Keeping LLMs Aligned After Fine-tuning: The Crucial Role of Prompt Templates

Kaifeng Lyu,Haoyu Zhao,Xinran Gu,Dingli Yu,Anirudh Goyal,Sanjeev Arora
2024-02-29
Abstract:Public LLMs such as the Llama 2-Chat have driven huge activity in LLM research. These models underwent alignment training and were considered safe. Recently Qi et al. (2023) reported that even benign fine-tuning (e.g., on seemingly safe datasets) can give rise to unsafe behaviors in the models. The current paper is about methods and best practices to mitigate such loss of alignment. Through extensive experiments on several chat models (Meta's Llama 2-Chat, Mistral AI's Mistral 7B Instruct v0.2, and OpenAI's GPT-3.5 Turbo), this paper uncovers that the prompt templates used during fine-tuning and inference play a crucial role in preserving safety alignment, and proposes the "Pure Tuning, Safe Testing" (PTST) principle -- fine-tune models without a safety prompt, but include it at test time. Fine-tuning experiments on GSM8K, ChatDoctor, and OpenOrca show that PTST significantly reduces the rise of unsafe behaviors, and even almost eliminates them in some cases.

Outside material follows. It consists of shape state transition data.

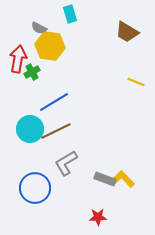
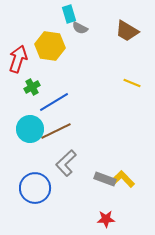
cyan rectangle: moved 1 px left
gray semicircle: moved 41 px right
brown trapezoid: moved 1 px up
red arrow: rotated 8 degrees clockwise
green cross: moved 15 px down
yellow line: moved 4 px left, 1 px down
gray L-shape: rotated 12 degrees counterclockwise
red star: moved 8 px right, 2 px down
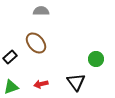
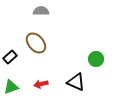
black triangle: rotated 30 degrees counterclockwise
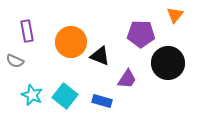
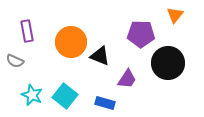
blue rectangle: moved 3 px right, 2 px down
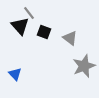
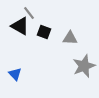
black triangle: rotated 18 degrees counterclockwise
gray triangle: rotated 35 degrees counterclockwise
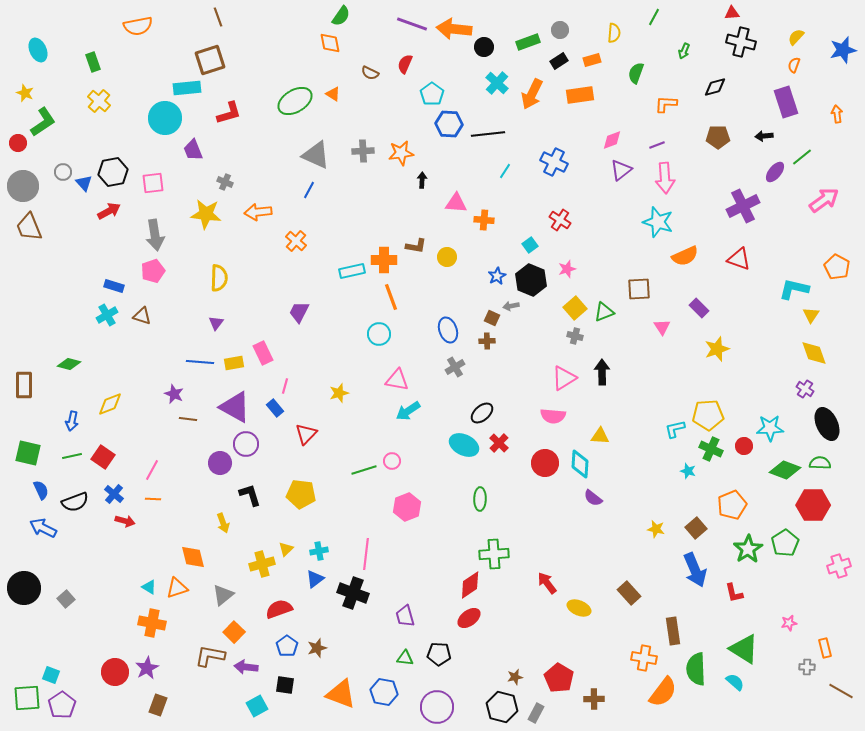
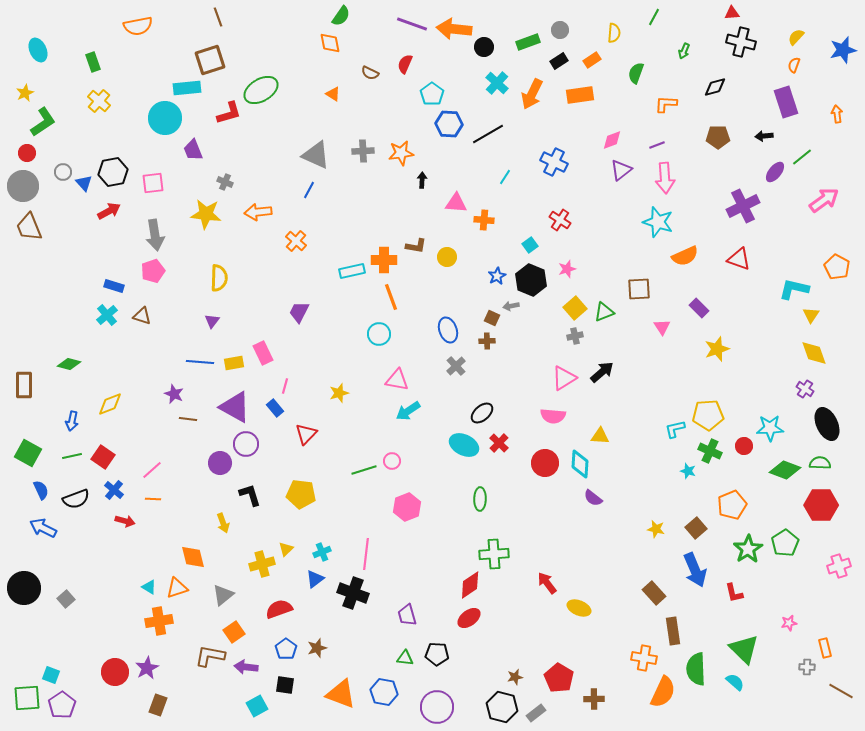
orange rectangle at (592, 60): rotated 18 degrees counterclockwise
yellow star at (25, 93): rotated 24 degrees clockwise
green ellipse at (295, 101): moved 34 px left, 11 px up
black line at (488, 134): rotated 24 degrees counterclockwise
red circle at (18, 143): moved 9 px right, 10 px down
cyan line at (505, 171): moved 6 px down
cyan cross at (107, 315): rotated 10 degrees counterclockwise
purple triangle at (216, 323): moved 4 px left, 2 px up
gray cross at (575, 336): rotated 28 degrees counterclockwise
gray cross at (455, 367): moved 1 px right, 1 px up; rotated 12 degrees counterclockwise
black arrow at (602, 372): rotated 50 degrees clockwise
green cross at (711, 449): moved 1 px left, 2 px down
green square at (28, 453): rotated 16 degrees clockwise
pink line at (152, 470): rotated 20 degrees clockwise
blue cross at (114, 494): moved 4 px up
black semicircle at (75, 502): moved 1 px right, 3 px up
red hexagon at (813, 505): moved 8 px right
cyan cross at (319, 551): moved 3 px right, 1 px down; rotated 12 degrees counterclockwise
brown rectangle at (629, 593): moved 25 px right
purple trapezoid at (405, 616): moved 2 px right, 1 px up
orange cross at (152, 623): moved 7 px right, 2 px up; rotated 20 degrees counterclockwise
orange square at (234, 632): rotated 10 degrees clockwise
blue pentagon at (287, 646): moved 1 px left, 3 px down
green triangle at (744, 649): rotated 12 degrees clockwise
black pentagon at (439, 654): moved 2 px left
orange semicircle at (663, 692): rotated 12 degrees counterclockwise
gray rectangle at (536, 713): rotated 24 degrees clockwise
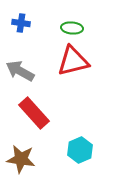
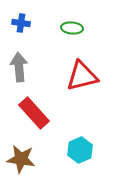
red triangle: moved 9 px right, 15 px down
gray arrow: moved 1 px left, 4 px up; rotated 56 degrees clockwise
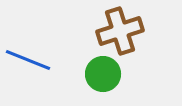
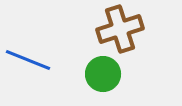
brown cross: moved 2 px up
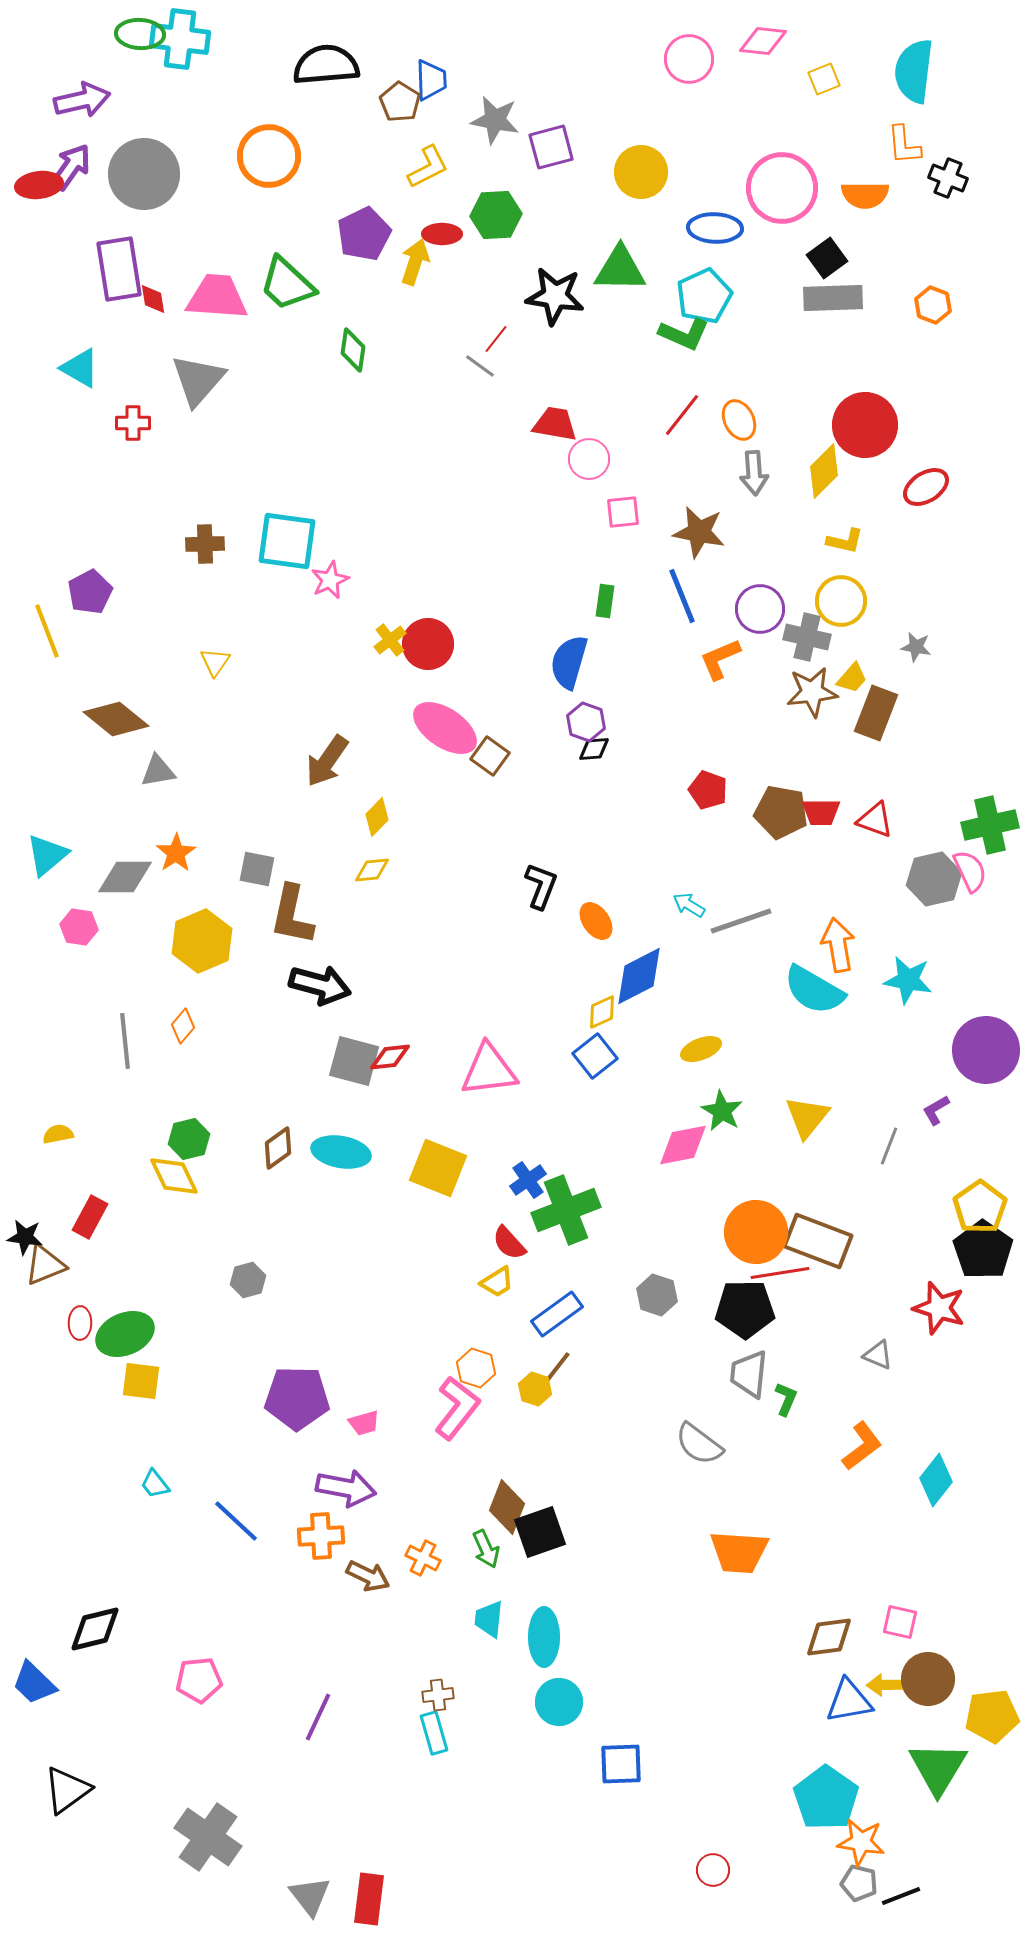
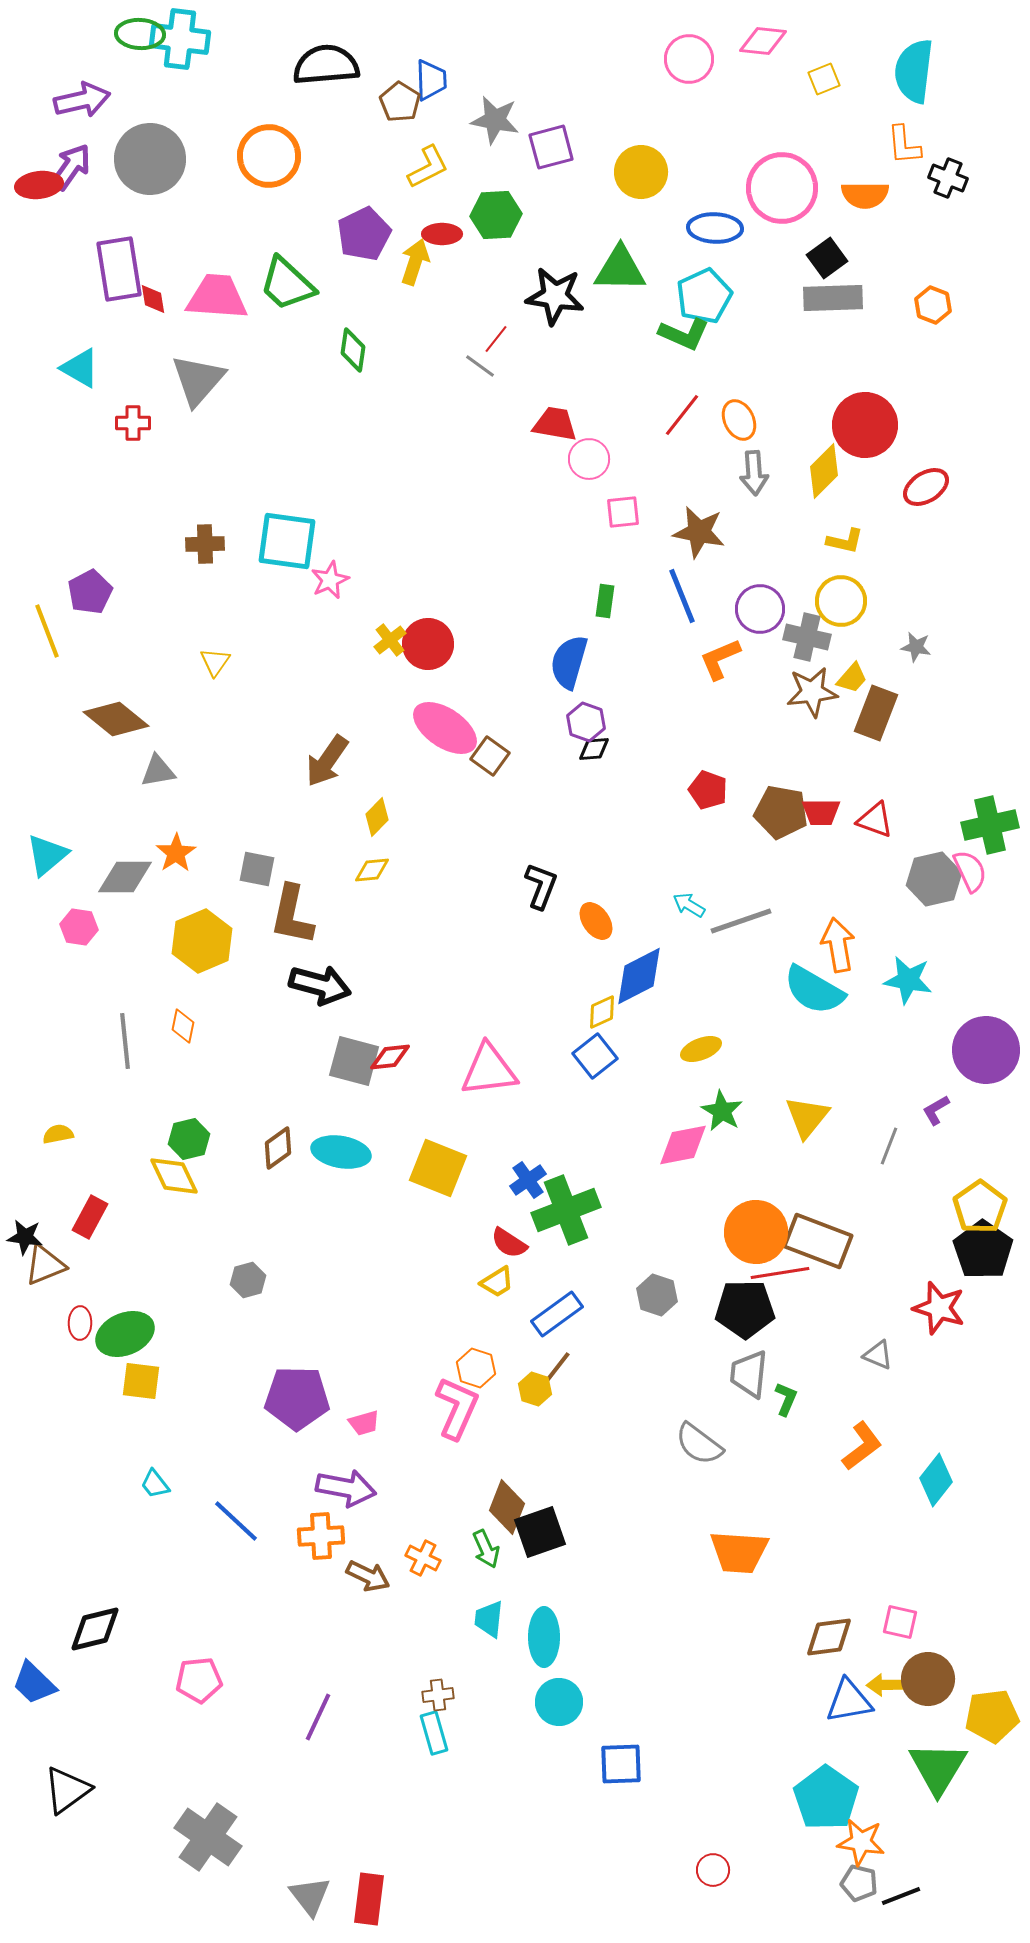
gray circle at (144, 174): moved 6 px right, 15 px up
orange diamond at (183, 1026): rotated 28 degrees counterclockwise
red semicircle at (509, 1243): rotated 15 degrees counterclockwise
pink L-shape at (457, 1408): rotated 14 degrees counterclockwise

Machine Learning,Artificial Intelligence,Computation and Language
What problem does this paper attempt to address?
This paper attempts to address the issue of how to maintain the safety alignment of large language models (LLMs) after fine-tuning. Although these models have undergone alignment training (such as RLHF) during initial training to ensure they can follow user instructions and provide useful responses while avoiding harmful behavior, recent studies have shown that even fine-tuning on benign datasets can lead to unsafe behavior in the models. Therefore, this paper explores how to mitigate this loss of alignment through best practice methods. Specifically, the paper finds through extensive experiments that the prompt templates used during fine-tuning and inference play a crucial role in maintaining the model's safety alignment. The authors propose the "Pure Tuning, Safe Testing" (PTST) principle, which involves not using safety prompts during fine-tuning but using them during testing. This strategy significantly reduces unsafe behavior after fine-tuning and, in some cases, almost eliminates such behavior.